▸ What you need to do: When you reach the line containing "Agendar visita" in the entries below, start writing out each line exactly, and stop after the line containing "Compartilhar".

Dataset records Start Marker

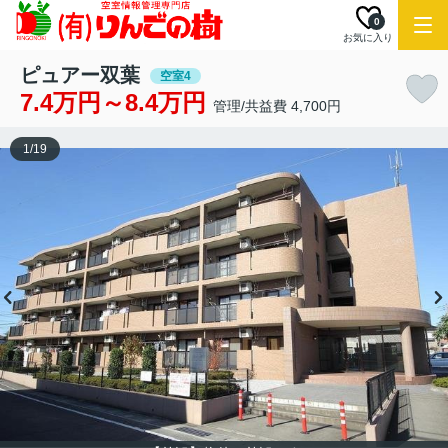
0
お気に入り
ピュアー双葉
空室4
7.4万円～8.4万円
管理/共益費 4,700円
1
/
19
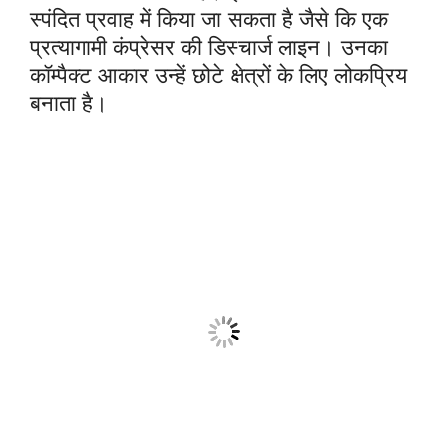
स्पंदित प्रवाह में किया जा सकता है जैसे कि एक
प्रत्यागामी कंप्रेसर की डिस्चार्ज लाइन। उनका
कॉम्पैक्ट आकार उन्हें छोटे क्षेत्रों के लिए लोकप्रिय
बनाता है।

Dataset records End Marker
Dataset records Start Marker

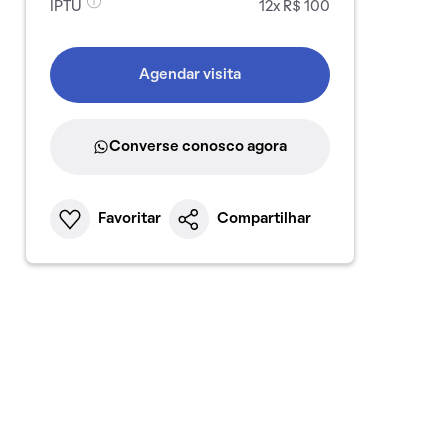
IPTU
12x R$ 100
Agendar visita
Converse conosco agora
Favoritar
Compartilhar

Dataset records End Marker

▸ Solution to this problem:
Agendar visita
Converse conosco agora
Favoritar
Compartilhar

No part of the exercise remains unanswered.